Supreme Court of Arkansas
Jul 5, 1926
286 S.W. 811 (Ark. 1926)

Opinion

Opinion delivered July 5, 1926.

1. APPEAL AND ERROR — CONCLUSIVENESS OF RECORD. — On appeal the record will be accepted as correct, as against a contention to the contrary in the brief. 2. APPEAL AND ERROR — PRESUMPTION IN ABSENCE OF EVIDENCE. — Where the evidence was not preserved in the record, it will, be presumed on appeal that the recitals of the decree and findings of the court were correct. 3. SHERIFFS — ACTIONS FOR ACCOUNTING. — Under Crawford Moses' Dig., 8312, authorizing the prosecuting attorney "to commence and prosecute actions, both civil and criminal, in which the State or any county in his circuit may be concerned," the prosecuting attorney may bring a action for accounting against a sheriff to recover interest on public funds and excessive fees, without an order of the county court directing him to bring such action, and, where such authority is exercised, it will be presumed, in the absence of a contrary showing, that it was rightly exercised, 4. EQUITY — WAIVER OF OBJECTIONS TO JURISDICTION. — Where a party has invoked the jurisdiction of the chancery court, he cannot thereafter object to the jurisdiction unless the subject matter is wholly without the jurisdiction of the court under all circumstances.

Appeal from Arkansas Chancery Court, Northern. District; John M. Elliott, Chancellor; affirmed.

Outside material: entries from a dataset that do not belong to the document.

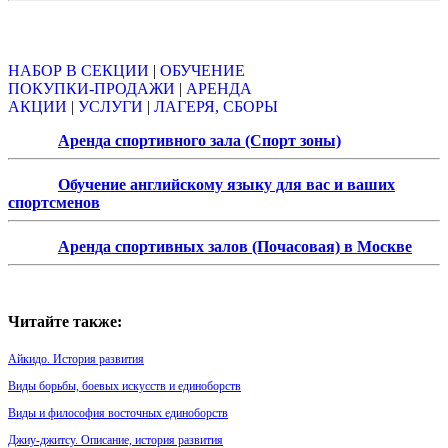
Объявления
НАБОР В СЕКЦИИ
|
ОБУЧЕНИЕ
ПОКУПКИ-ПРОДАЖИ
|
АРЕНДА
АКЦИИ
|
УСЛУГИ
|
ЛАГЕРЯ, СБОРЫ
Аренда спортивного зала (Спорт зоны)
Обучение английскому языку для вас и ваших
спортсменов
Аренда спортивных залов (Почасовая) в Москве
Читайте также:
Айкидо. История развития
Виды борьбы, боевых искусств и единоборств
Виды и философия восточных единоборств
Джиу-джитсу. Описание, история развития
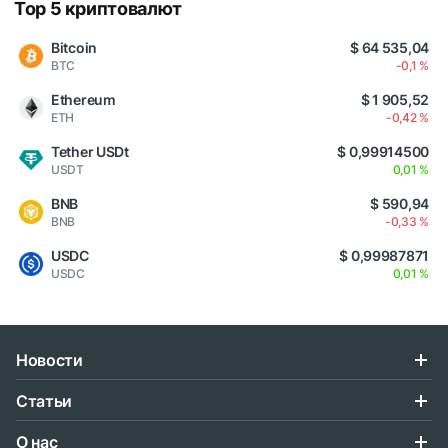
Top 5 криптовалют
Bitcoin
$ 64 535,04
BTC
-0,1 %
Ethereum
$ 1 905,52
ETH
-0,42 %
Tether USDt
$ 0,99914500
USDT
0,01 %
BNB
$ 590,94
BNB
-0,33 %
USDC
$ 0,99987871
USDC
0,01 %
Новости
Статьи
О нас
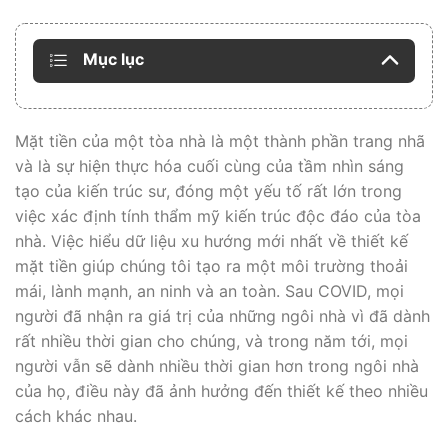
Mục lục
Mặt tiền của một tòa nhà là một thành phần trang nhã
và là sự hiện thực hóa cuối cùng của tầm nhìn sáng
tạo của kiến ​​trúc sư, đóng một yếu tố rất lớn trong
việc xác định tính thẩm mỹ kiến ​​trúc độc đáo của tòa
nhà. Việc hiểu dữ liệu xu hướng mới nhất về thiết kế
mặt tiền giúp chúng tôi tạo ra một môi trường thoải
mái, lành mạnh, an ninh và an toàn. Sau COVID, mọi
người đã nhận ra giá trị của những ngôi nhà vì đã dành
rất nhiều thời gian cho chúng, và trong năm tới, mọi
người vẫn sẽ dành nhiều thời gian hơn trong ngôi nhà
của họ, điều này đã ảnh hưởng đến thiết kế theo nhiều
cách khác nhau.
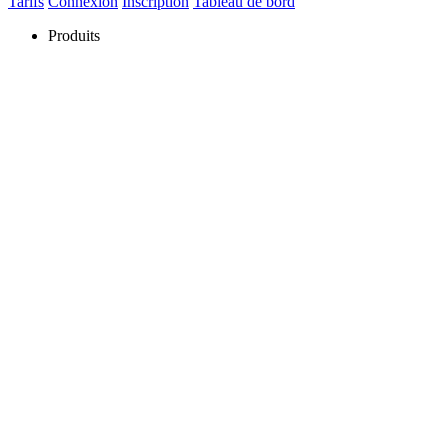
Tarifs
Connexion
Inscription
Tableau de bord
Produits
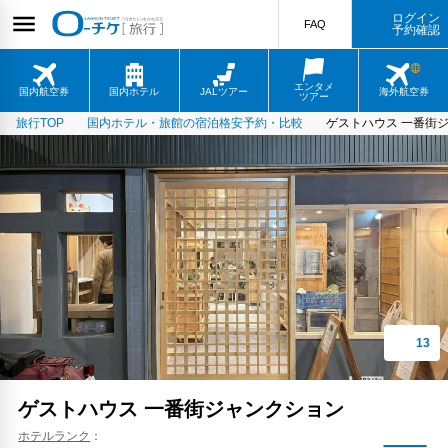
ログイン
FAQ
予約確認
エンタメ
国内航空券
国内ホテル
JALツアー
海外航空券
ツアー
旅行TOP
国内ホテル・旅館の宿泊格安予約・比較
ゲストハウス 一番街
ゲストハウス 一番街ジャンクション
ホテルランク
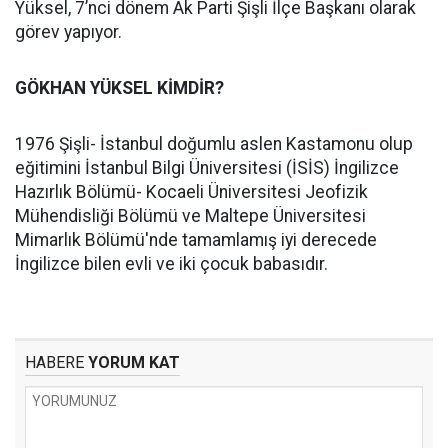
Yüksel, 7’nci dönem Ak Parti Şişli İlçe Başkanı olarak
görev yapıyor.
GÖKHAN YÜKSEL KİMDİR?
1976 Şişli- İstanbul doğumlu aslen Kastamonu olup
eğitimini İstanbul Bilgi Üniversitesi (İSİS) İngilizce
Hazırlık Bölümü- Kocaeli Üniversitesi Jeofizik
Mühendisliği Bölümü ve Maltepe Üniversitesi
Mimarlık Bölümü'nde tamamlamış iyi derecede
İngilizce bilen evli ve iki çocuk babasıdır.
HABERE
YORUM KAT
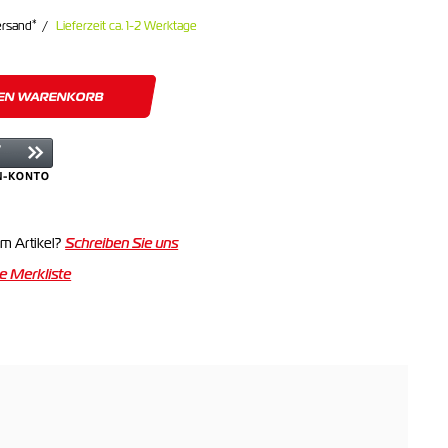
*
ersand
Lieferzeit ca. 1-2 Werktage
DEN WARENKORB
m Artikel?
Schreiben Sie uns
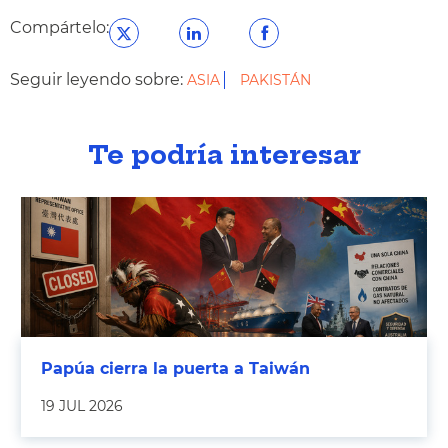
Compártelo:
Seguir leyendo sobre:
ASIA
PAKISTÁN
Te podría interesar
Papúa cierra la puerta a Taiwán
19 JUL 2026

Botts O'Daniel and W. J. Waggoner, for appellant.

Bogle Sharp, R. E. Holt and John L. Ingram, amici curiae.


Appellee served as sheriff and ex officio collector of Arkansas County for two consecutive terms, beginning on January 1, 1921, and ending December 31, 1924, and on November 21, 1924, an action was instituted against him by the State of Arkansas for the use and benefit of the State and the county and of the school districts of the county, to recover unaccounted for interest on public funds deposited in bank, and also to recover fees and emoluments of office in excess of $5,000 per annum. Each of the four complaints was identical and the prayer of each was for the same recovery, and it does not appear why separate actions were instituted, but this is unimportant, for the reason that they were consolidated and tried as one case, and a single decree was rendered by the court in favor of appellee. The case therefore may be treated as one case.

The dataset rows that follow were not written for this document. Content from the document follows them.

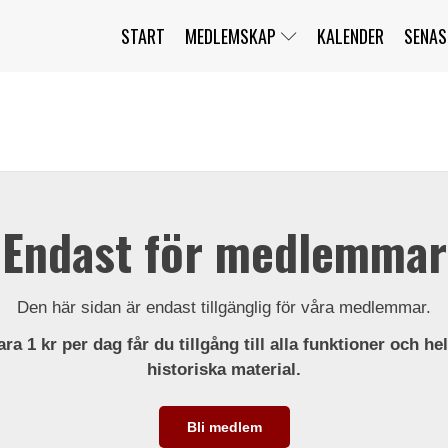
START
MEDLEMSKAP
KALENDER
SENAS
JAG HAR GLÖMT MITT LÖSENORD
MITT KONTO
BLI MEDLEM
Endast för medlemmar
Den här sidan är endast tillgänglig för våra medlemmar.
ra 1 kr per dag får du tillgång till alla funktioner och he
historiska material.
Bli medlem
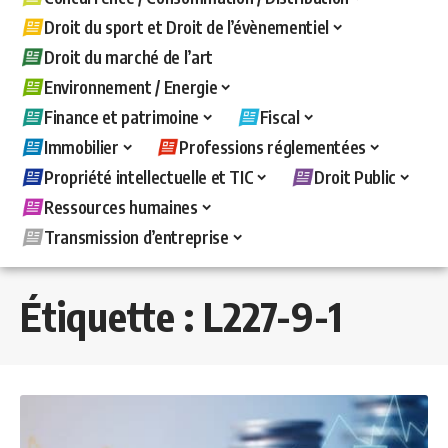
Droit du sport et Droit de l’évènementiel
Droit du marché de l’art
Environnement / Energie
Finance et patrimoine
Fiscal
Immobilier
Professions réglementées
Propriété intellectuelle et TIC
Droit Public
Ressources humaines
Transmission d’entreprise
Étiquette :
L227-9-1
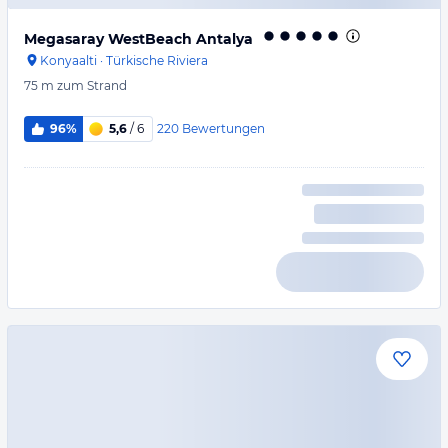
Megasaray WestBeach Antalya
Konyaalti
·
Türkische Riviera
75 m
zum Strand
220
Bewertungen
96%
5,6
/ 6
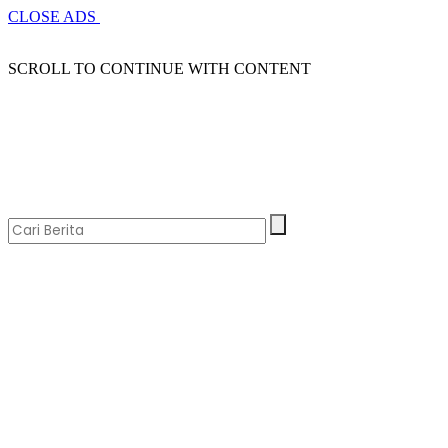
CLOSE ADS
SCROLL TO CONTINUE WITH CONTENT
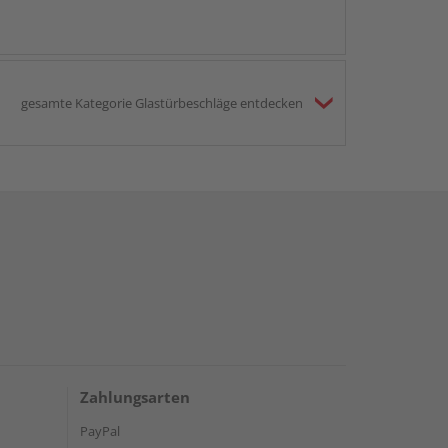
gesamte Kategorie Glastürbeschläge entdecken
Zahlungsarten
PayPal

In the complaint it is alleged in substance, after setting forth the service of appellee in the office of sheriff and collector for the period of time mentioned above, that, during each year of appellee's incumbency, he deposited public funds in banks in the county and received interest thereon without accounting therefor to the county, and that he had also received each year fees and emoluments of office largely in excess of $5,000. The prayer of the complaint was for an accounting of all funds received by appellee by virtue of his office, and that there be a final decree against appellee "for all funds received by him during the four years of his official term as sheriff and ex officio collector in excess of the $20,000 already determined by law; * * * for all sums received by him as interest from any bank or depositories on account of the placing of said funds belonging to the plaintiffs or any of them in said banks or depositories." The name of the prosecuting attorney of the district appears signed in his official capacity to three of the complaints, and all of the complaints are signed by Mr. A. G. Meehan as attorney.

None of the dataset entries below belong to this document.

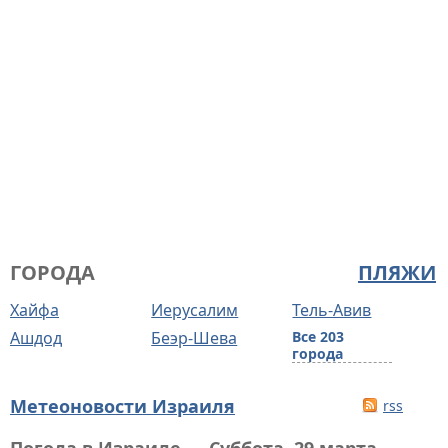
ГОРОДА
ПЛЯЖИ
Хайфа
Иерусалим
Тель-Авив
Ашдод
Беэр-Шева
Все 203
города
Метеоновости Израиля
rss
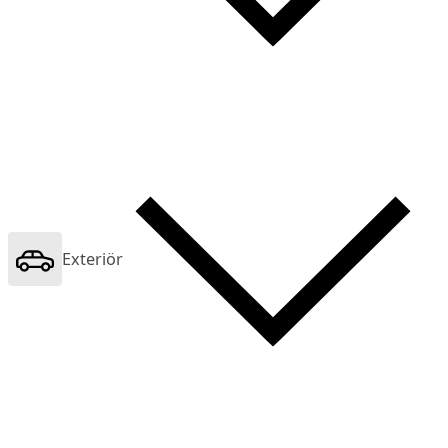
Exteriör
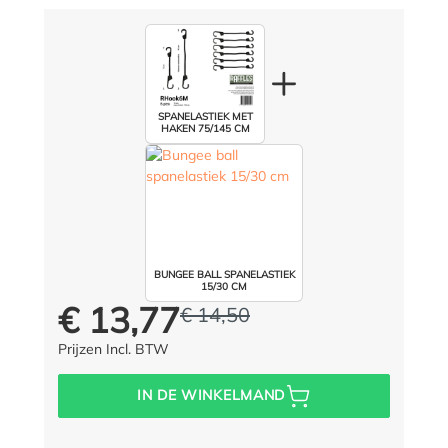
SPANELASTIEK MET
HAKEN 75/145 CM
BUNGEE BALL SPANELASTIEK
15/30 CM
€ 13,77
€ 14,50
Prijs voor iedereen:
In plaats van:
(5% opgeslagen)
Prijzen Incl. BTW
IN DE WINKELMAND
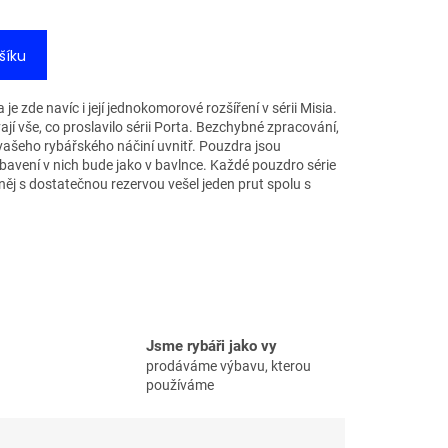
šíku
e zde navíc i její jednokomorové rozšíření v sérii Misia.
í vše, co proslavilo sérii Porta. Bezchybné zpracování,
vašeho rybářského náčiní uvnitř. Pouzdra jsou
avení v nich bude jako v bavlnce. Každé pouzdro série
něj s dostatečnou rezervou vešel jeden prut spolu s
Jsme rybáři jako vy
prodáváme výbavu, kterou
používáme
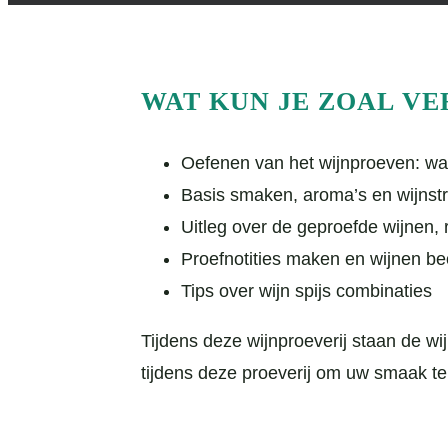
WAT KUN JE ZOAL V
Oefenen van het wijnproeven: wat k
Basis smaken, aroma’s en wijnstr
Uitleg over de geproefde wijnen, 
Proefnotities maken en wijnen b
Tips over wijn spijs combinaties
Tijdens deze wijnproeverij staan de wij
tijdens deze proeverij om uw smaak te 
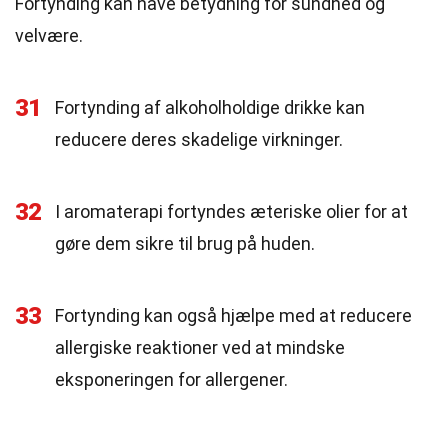
Fortynding kan have betydning for sundhed og
velvære.
31
Fortynding af alkoholholdige drikke kan
reducere deres skadelige virkninger.
32
I aromaterapi fortyndes æteriske olier for at
gøre dem sikre til brug på huden.
33
Fortynding kan også hjælpe med at reducere
allergiske reaktioner ved at mindske
eksponeringen for allergener.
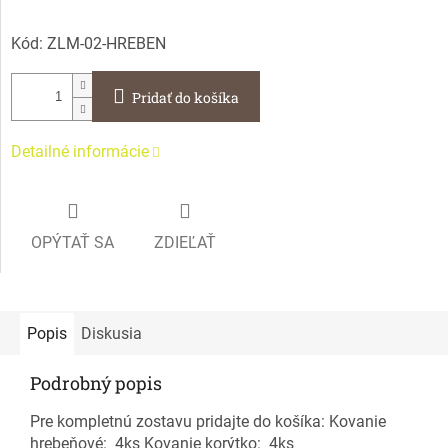
Kód:
ZLM-02-HREBEN
Pridať do košíka
Detailné informácie
OPÝTAŤ SA
ZDIEĽAŤ
Popis
Diskusia
Podrobný popis
Pre kompletnú zostavu pridajte do košíka: Kovanie
hrebeňové: 4ks Kovanie korýtko: 4ks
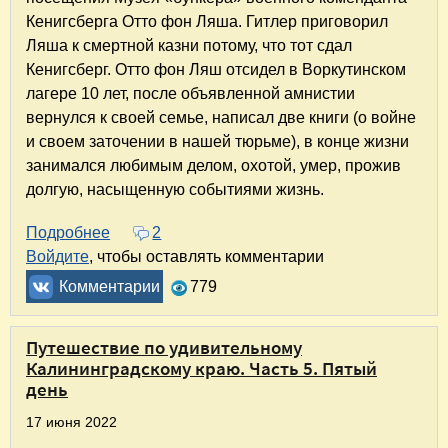
Кенигсберга Отто фон Ляша. Гитлер приговорил
Ляша к смертной казни потому, что тот сдал
Кенигсберг. Отто фон Ляш отсидел в Воркутинском
лагере 10 лет, после объявленной амнистии
вернулся к своей семье, написал две книги (о войне
и своем заточении в нашей тюрьме), в конце жизни
занимался любимым делом, охотой, умер, прожив
долгую, насыщенную событиями жизнь.
Подробнее
о Путешествие по удивительному Калинингра
2
Войдите
, чтобы оставлять комментарии
Комментарии
779
Путешествие по удивительному
Калининградскому краю. Часть 5. Пятый
день
17 июня 2022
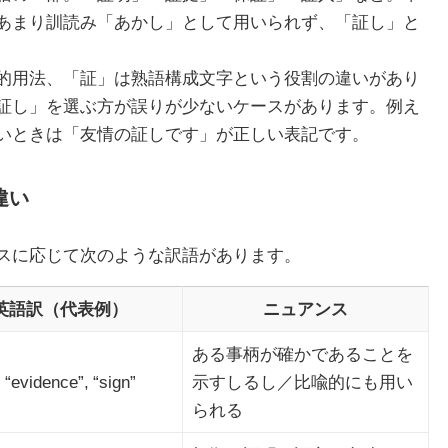
あまり訓読み「あかし」として用いられず、「証し」と
的用法、「証」は熟語構成文字という役割の違いがあり
証し」を選ぶ方が誤りが少ないケースがあります。例え
いときは「友情の証しです」が正しい表記です。
違い
スに応じて次のような訳語があります。
英語訳（代表例）
ニュアンス
ある事柄が確かであることを
, “evidence”, “sign”
示すしるし／比喩的にも用い
られる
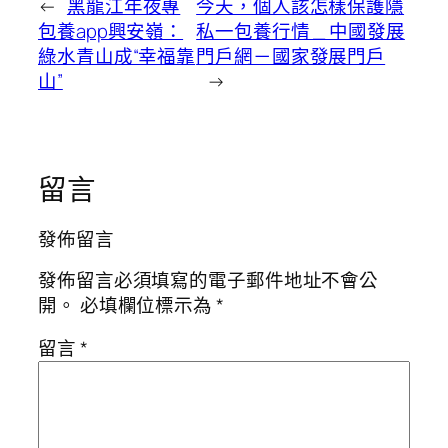
←
黑龍江年夜專
今天，個人該怎樣保護隱
包養app興安嶺：
私一包養行情 _ 中國發展
綠水青山成“幸福靠
門戶網－國家發展門戶
山”
→
留言
發佈留言
發佈留言必須填寫的電子郵件地址不會公
開。
必填欄位標示為
*
留言
*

There was an adjourned day of the chancery court held on December 9, 1924, and appellee appeared in court on that day in person and by attorney, and waived service of process and filed his answer, denying all the allegations of the complaint. A final decree was rendered by the court, reciting the appearance of all the parties and the announced readiness of both sides for trial, and the trial of the cause upon the "complaints of the plaintiffs, the answers of the defendants, and the testimony of C. E. Condrey, M. F. Montgomery, W. B. Pfefer, E. C. Benton, Arch Rawlins and N. P. Burd on behalf of the plaintiffs, and J. S. Pollard, E. B. Gibson and Mrs. Annie M. Connor on behalf of the defendants, the testimony of said witnesses being taken ore tenus at the bar of the court, together with certain documentary evidence, which was properly identified and made a part of the record, and other evidence introduced on behalf of the parties." The decree also recites a finding in favor of appellee. The court found expressly that appellee had made his settlements regularly and accounted for all public funds which had come into his hands. The oral evidence was not preserved, and no appeal to this court was prayed for at the time. Six months later, and on the last day allowed for an appeal, one was obtained from the clerks of this court on behalf of the plaintiffs below. The transcript contains only the pleadings and the decree.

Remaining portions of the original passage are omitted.